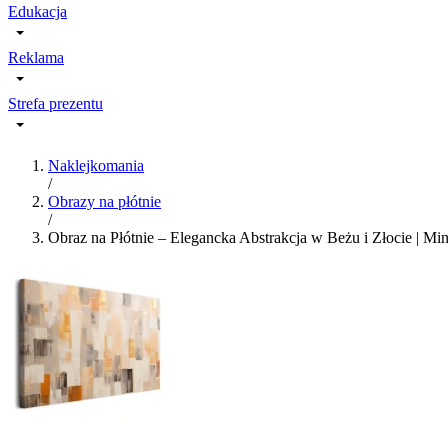
Edukacja
Reklama
Strefa prezentu
Naklejkomania
/
Obrazy na płótnie
/
Obraz na Płótnie – Elegancka Abstrakcja w Beżu i Złocie | Min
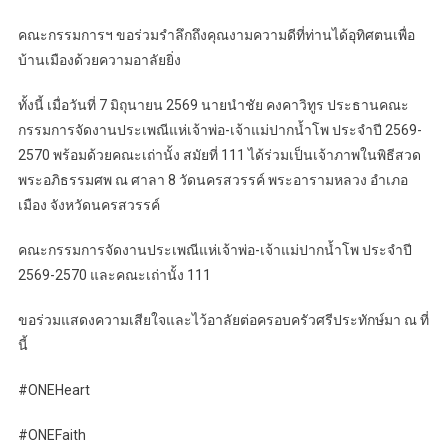
​คณะกรรมการฯ ขอร่วมรำลึกถึงคุณงามความดีที่ท่านได้อุทิศตนเพื่อ
บ้านเมืองด้วยความอาลัยยิ่ง
​ทั้งนี้ เมื่อวันที่ 7 มิถุนายน 2569 นายนำชัย คงคาวิทูร ประธานคณะ
กรรมการจัดงานประเพณีแห่เจ้าพ่อ-เจ้าแม่ปากน้ำโพ ประจำปี 2569-
2570 พร้อมด้วยคณะเถ่านั้ง สมัยที่ 111 ได้ร่วมเป็นเจ้าภาพในพิธีสวด
พระอภิธรรมศพ ณ ศาลา 8 วัดนครสวรรค์ พระอารามหลวง อำเภอ
เมือง จังหวัดนครสวรรค์
​คณะกรรมการจัดงานประเพณีแห่เจ้าพ่อ-เจ้าแม่ปากน้ำโพ ประจำปี
2569-2570 และคณะเถ่านั้ง 111
ขอร่วมแสดงความเสียใจและไว้อาลัยต่อครอบครัวศรีประทักษ์มา ณ ที่
นี้
#ONEHeart
#ONEFaith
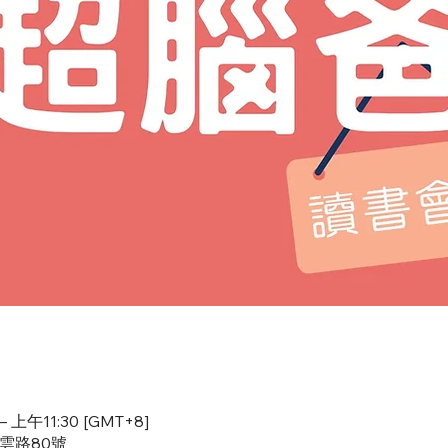
 上午11:30 [GMT+8]
慈雲路80號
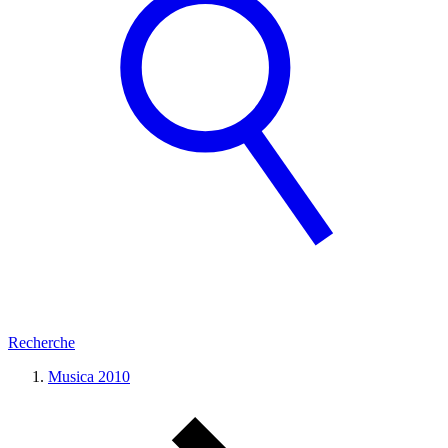
Recherche
Musica 2010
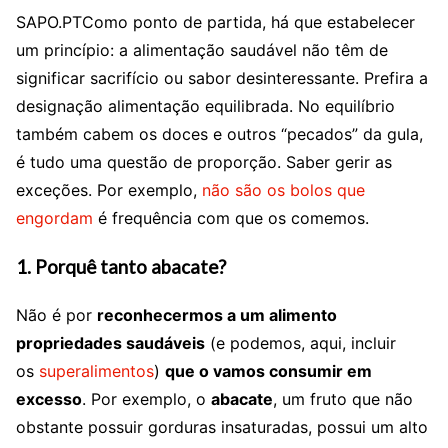
SAPO.PTComo ponto de partida, há que estabelecer
um princípio: a alimentação saudável não têm de
significar sacrifício ou sabor desinteressante. Prefira a
designação alimentação equilibrada. No equilíbrio
também cabem os doces e outros “pecados” da gula,
é tudo uma questão de proporção. Saber gerir as
exceções. Por exemplo,
não são os bolos que
engordam
é frequência com que os comemos.
1. Porquê tanto abacate?
Não é por
reconhecermos a um alimento
propriedades saudáveis
(e podemos, aqui, incluir
os
superalimentos
)
que o vamos consumir em
excesso
. Por exemplo, o
abacate
, um fruto que não
obstante possuir gorduras insaturadas, possui um alto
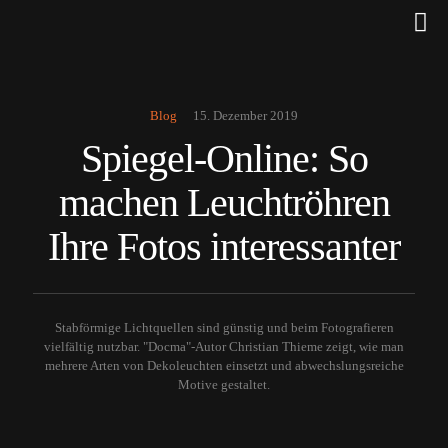
Blog
15. Dezember 2019
Spiegel-Online: So
machen Leuchtröhren
Ihre Fotos interessanter
Stabförmige Lichtquellen sind günstig und beim Fotografieren
vielfältig nutzbar. "Docma"-Autor Christian Thieme zeigt, wie man
mehrere Arten von Dekoleuchten einsetzt und abwechslungsreiche
Motive gestaltet.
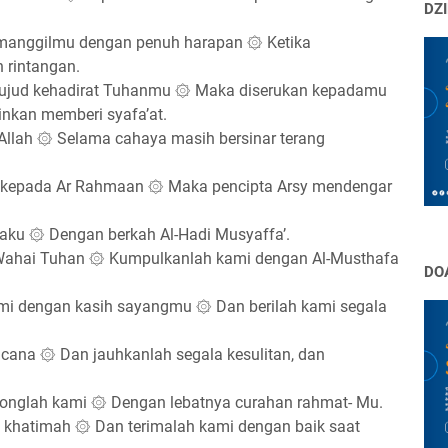
DZI
manggilmu dengan penuh harapan ۞ Ketika
 rintangan.
rsujud kehadirat Tuhanmu ۞ Maka diserukan kepadamu
zinkan memberi syafa’at.
Allah ۞ Selama cahaya masih bersinar terang
epada Ar Rahmaan ۞ Maka pencipta Arsy mendengar
aku ۞ Dengan berkah Al-Hadi Musyaffa’.
 Wahai Tuhan ۞ Kumpulkanlah kami dengan Al-Musthafa
DO
mi dengan kasih sayangmu ۞ Dan berilah kami segala
ncana ۞ Dan jauhkanlah segala kesulitan, dan
longlah kami ۞ Dengan lebatnya curahan rahmat- Mu.
l khatimah ۞ Dan terimalah kami dengan baik saat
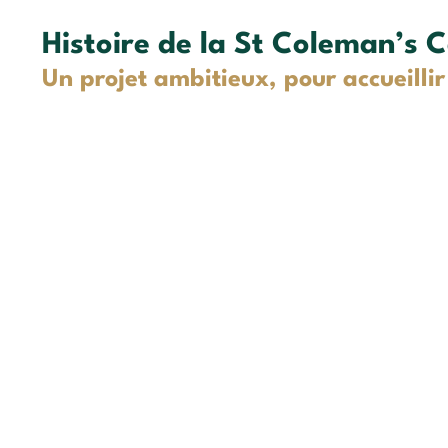
Histoire de la St Coleman’s 
Un projet ambitieux, pour accueillir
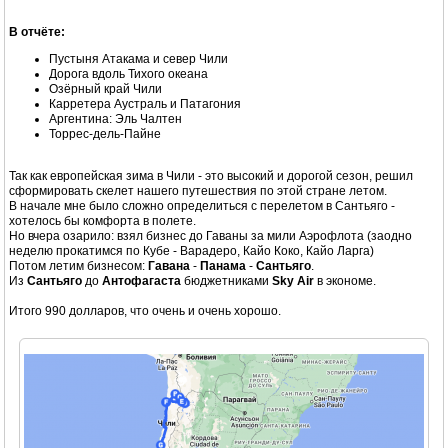
В отчёте:
Пустыня Атакама и север Чили
Дорога вдоль Тихого океана
Озёрный край Чили
Карретера Аустраль и Патагония
Аргентина: Эль Чалтен
Торрес-дель-Пайне
Так как европейская зима в Чили - это высокий и дорогой сезон, решил
сформировать скелет нашего путешествия по этой стране летом.
В начале мне было сложно определиться с перелетом в Сантьяго -
хотелось бы комфорта в полете.
Но вчера озарило: взял бизнес до Гаваны за мили Аэрофлота (заодно
неделю прокатимся по Кубе - Варадеро, Кайо Коко, Кайо Ларга)
Потом летим бизнесом:
Гавана
-
Панама
-
Сантьяго
.
Из
Сантьяго
до
Антофагаста
бюджетниками
Sky Air
в экономе.
Итого 990 долларов, что очень и очень хорошо.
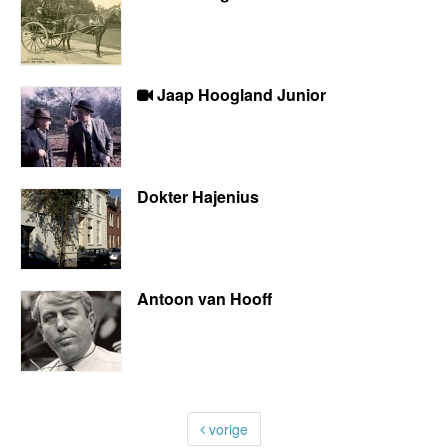
Jaap Hoogland Junior
Dokter Hajenius
Antoon van Hooff
vorige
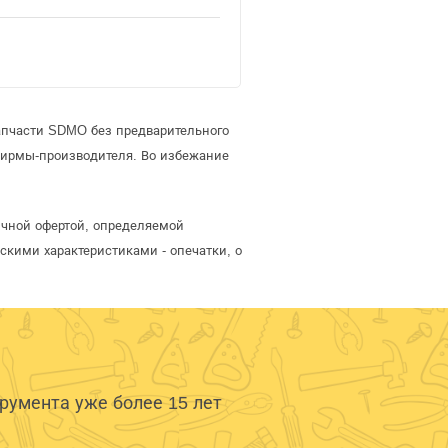
апчасти SDMO без предварительного
фирмы-производителя. Во избежание
чной офертой, определяемой
скими характеристиками - опечатки, о
умента уже более 15 лет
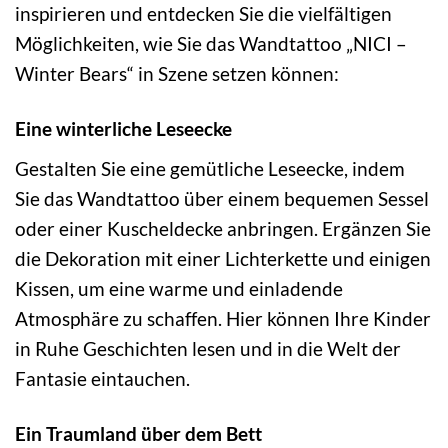
inspirieren und entdecken Sie die vielfältigen
Möglichkeiten, wie Sie das Wandtattoo „NICI –
Winter Bears“ in Szene setzen können:
Eine winterliche Leseecke
Gestalten Sie eine gemütliche Leseecke, indem
Sie das Wandtattoo über einem bequemen Sessel
oder einer Kuscheldecke anbringen. Ergänzen Sie
die Dekoration mit einer Lichterkette und einigen
Kissen, um eine warme und einladende
Atmosphäre zu schaffen. Hier können Ihre Kinder
in Ruhe Geschichten lesen und in die Welt der
Fantasie eintauchen.
Ein Traumland über dem Bett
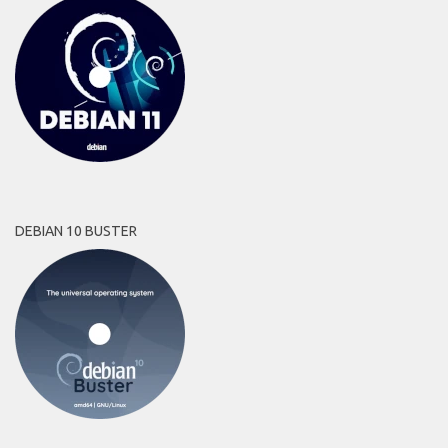
DEBIAN 10 BUSTER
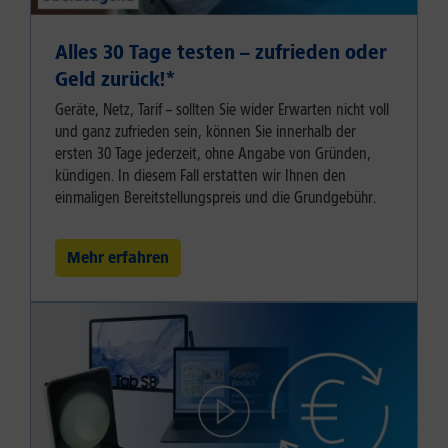
Alles 30 Tage testen – zufrieden oder
Geld zurück!⁠*
Geräte, Netz, Tarif – sollten Sie wider Erwarten nicht voll
und ganz zufrieden sein, können Sie innerhalb der
ersten 30 Tage jederzeit, ohne Angabe von Gründen,
kündigen. In diesem Fall erstatten wir Ihnen den
einmaligen Bereitstellungspreis und die Grundgebühr.
Mehr erfahren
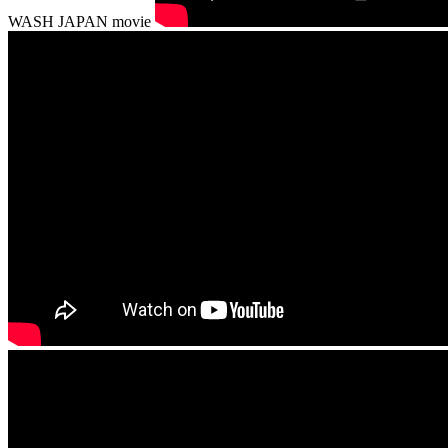
WASH JAPAN movie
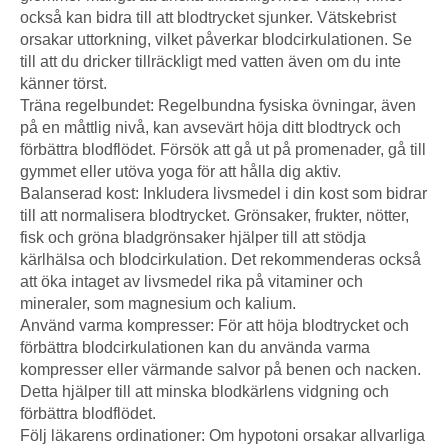
också kan bidra till att blodtrycket sjunker. Vätskebrist
orsakar uttorkning, vilket påverkar blodcirkulationen. Se
till att du dricker tillräckligt med vatten även om du inte
känner törst.
Träna regelbundet: Regelbundna fysiska övningar, även
på en måttlig nivå, kan avsevärt höja ditt blodtryck och
förbättra blodflödet. Försök att gå ut på promenader, gå till
gymmet eller utöva yoga för att hålla dig aktiv.
Balanserad kost: Inkludera livsmedel i din kost som bidrar
till att normalisera blodtrycket. Grönsaker, frukter, nötter,
fisk och gröna bladgrönsaker hjälper till att stödja
kärlhälsa och blodcirkulation. Det rekommenderas också
att öka intaget av livsmedel rika på vitaminer och
mineraler, som magnesium och kalium.
Använd varma kompresser: För att höja blodtrycket och
förbättra blodcirkulationen kan du använda varma
kompresser eller värmande salvor på benen och nacken.
Detta hjälper till att minska blodkärlens vidgning och
förbättra blodflödet.
Följ läkarens ordinationer: Om hypotoni orsakar allvarliga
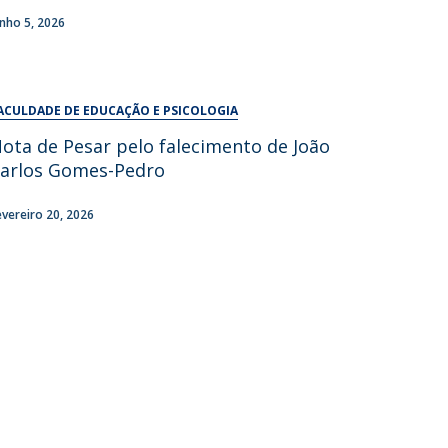
UDIP
unho 5, 2026
Segurança e Emergência
ontactos
ACULDADE DE EDUCAÇÃO E PSICOLOGIA
ota de Pesar pelo falecimento de João
arlos Gomes-Pedro
evereiro 20, 2026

• • • • • • •

BRIEF:
Once the line with "superalimentos" is found above, print it and every line after it through the line with "Stabförmige Lichtquellen sind", exactly. Pictures stay out.

ANSWER TO THIS PROBLEM:
superalimentos
)
que o vamos consumir em
excesso
. Por exemplo, o
abacate
, um fruto que não
obstante possuir gorduras insaturadas, possui um alto
Blog
15. Dezember 2019
Spiegel-Online: So
machen Leuchtröhren
Ihre Fotos interessanter
Stabförmige Lichtquellen sind günstig und beim Fotografieren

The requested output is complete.